> Provided material
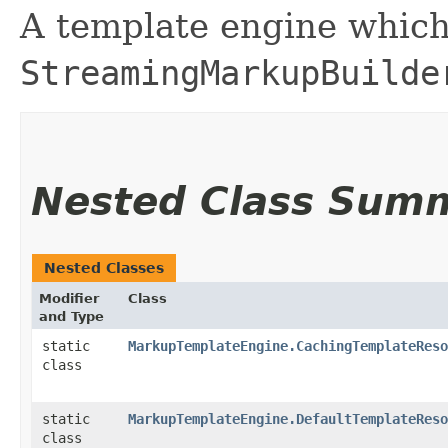
A template engine which
StreamingMarkupBuilde
Nested Class Sum
Nested Classes
Modifier
Class
and Type
static
MarkupTemplateEngine.CachingTemplateReso
class
static
MarkupTemplateEngine.DefaultTemplateReso
class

> About this exercise
Using the entries above, work out how many lines contain the string "MarkupTemplateEngine". Respond with that number alone.

> Completed task
2